**Supplied material:**
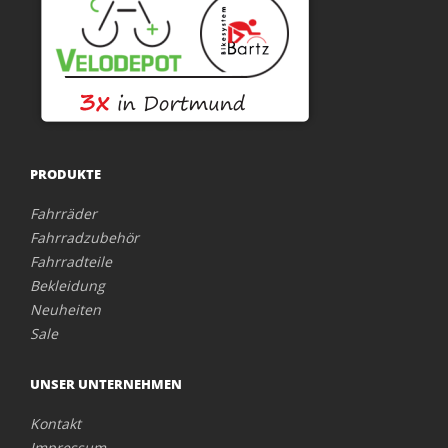
PRODUKTE
Fahrräder
Fahrradzubehör
Fahrradteile
Bekleidung
Neuheiten
Sale
UNSER UNTERNEHMEN
Kontakt
Impressum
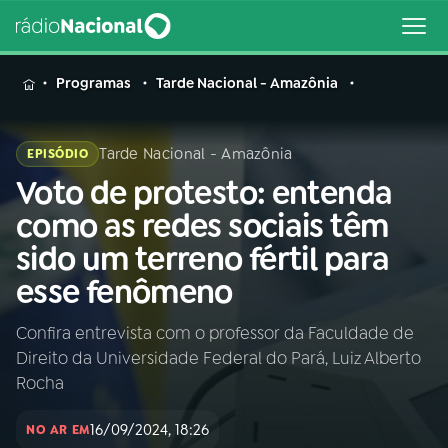
MENU
Programas
Tarde Nacional - Amazônia
Tarde Nacional - Amazônia
EPISÓDIO
Voto de protesto: entenda
Buscar
na
como as redes sociais têm
Rádio
Buscar
sido um terreno fértil para
Nacional
esse fenômeno
AO VIVO
Confira entrevista com o professor da Faculdade de
Direito da Universidade Federal do Pará, Luiz Alberto
01
INÍCIO
Rocha
16/09/2024, 18:26
02
A RÁDIO
NO AR EM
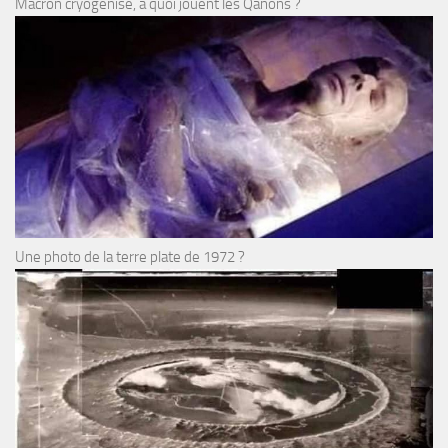
Macron cryogénisé, à quoi jouent les Qanons ?
Une photo de la terre plate de 1972 ?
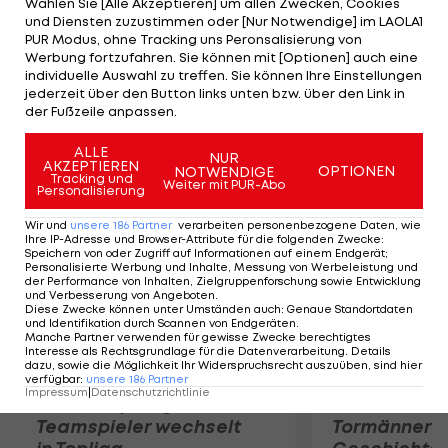
Wählen Sie [Alle Akzeptieren] um allen Zwecken, Cookies
"Ihn den ganzen Monat keine Rennen bestreiten
und Diensten zuzustimmen oder [Nur Notwendige] im LAOLA1
zu lassen, das wäre nicht gegangen", erläutert
PUR Modus, ohne Tracking uns Peronsalisierung von
Werbung fortzufahren. Sie können mit [Optionen] auch eine
Sportdirektor Dimitry Konyshev in der "AS". Sollte
individuelle Auswahl zu treffen. Sie können Ihre Einstellungen
Rodriguez frühzeitig Rückstand aufreißen, will er
jederzeit über den Button links unten bzw. über den Link in
der Fußzeile anpassen.
sich auf Etappensiege konzentrieren.
ALLE
NUR
AKZEPTIEREN
Mehr zum Thema
OPTIONEN
NOTWENDIGE
Tracking und
Weiter mit PUR-Abo
Personalisierung
Wir und
unsere
186
Partner
verarbeiten personenbezogene Daten, wie
Ihre IP-Adresse und Browser-Attribute für die folgenden Zwecke
:
Speichern von oder Zugriff auf Informationen auf einem Endgerät;
Personalisierte Werbung und Inhalte, Messung von Werbeleistung und
der Performance von Inhalten, Zielgruppenforschung sowie Entwicklung
und Verbesserung von Angeboten
.
Diese Zwecke können unter Umständen auch
:
Genaue Standortdaten
und Identifikation durch Scannen von Endgeräten
.
Manche Partner verwenden für gewisse Zwecke berechtigtes
Interesse als Rechtsgrundlage für die Datenverarbeitung. Details
dazu, sowie die Möglichkeit Ihr Widerspruchsrecht auszuüben, sind hier
verfügbar
:
unsere
186
Partner
Impressum
|
Datenschutzrichtlinie
Karrieresprung! ÖVV-
Die teuerst
Teamspieler wechselt
Tormänner d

**Task:** Repeat the data exactly as given. Keep every picture out of the copy.

**Answer box:**
PRODUKTE
Fahrräder
Fahrradzubehör
Fahrradteile
Bekleidung
Neuheiten
Sale
UNSER UNTERNEHMEN
Kontakt
Impressum
MENU
Programas
Tarde Nacional - Amazônia
Tarde Nacional - Amazônia
EPISÓDIO
Voto de protesto: entenda
Buscar
na
como as redes sociais têm
Rádio
Buscar
sido um terreno fértil para
Nacional
esse fenômeno
AO VIVO
Confira entrevista com o professor da Faculdade de
Direito da Universidade Federal do Pará, Luiz Alberto
01
INÍCIO
Rocha
16/09/2024, 18:26
02
A RÁDIO
NO AR EM
Macron cryogénisé, à quoi jouent les Qanons ?
Une photo de la terre plate de 1972 ?
Wählen Sie [Alle Akzeptieren] um allen Zwecken, Cookies
"Ihn den ganzen Monat keine Rennen bestreiten
und Diensten zuzustimmen oder [Nur Notwendige] im LAOLA1
zu lassen, das wäre nicht gegangen", erläutert
PUR Modus, ohne Tracking uns Peronsalisierung von
Werbung fortzufahren. Sie können mit [Optionen] auch eine
Sportdirektor Dimitry Konyshev in der "AS". Sollte
individuelle Auswahl zu treffen. Sie können Ihre Einstellungen
Rodriguez frühzeitig Rückstand aufreißen, will er
jederzeit über den Button links unten bzw. über den Link in
der Fußzeile anpassen.
sich auf Etappensiege konzentrieren.
ALLE
NUR
AKZEPTIEREN
Mehr zum Thema
OPTIONEN
NOTWENDIGE
Tracking und
Weiter mit PUR-Abo
Personalisierung
Wir und
unsere
186
Partner
verarbeiten personenbezogene Daten, wie
Ihre IP-Adresse und Browser-Attribute für die folgenden Zwecke
:
Speichern von oder Zugriff auf Informationen auf einem Endgerät;
Personalisierte Werbung und Inhalte, Messung von Werbeleistung und
der Performance von Inhalten, Zielgruppenforschung sowie Entwicklung
und Verbesserung von Angeboten
.
Diese Zwecke können unter Umständen auch
:
Genaue Standortdaten
und Identifikation durch Scannen von Endgeräten
.
Manche Partner verwenden für gewisse Zwecke berechtigtes
Interesse als Rechtsgrundlage für die Datenverarbeitung. Details
dazu, sowie die Möglichkeit Ihr Widerspruchsrecht auszuüben, sind hier
verfügbar
:
unsere
186
Partner
Impressum
|
Datenschutzrichtlinie
Karrieresprung! ÖVV-
Die teuerst
Teamspieler wechselt
Tormänner d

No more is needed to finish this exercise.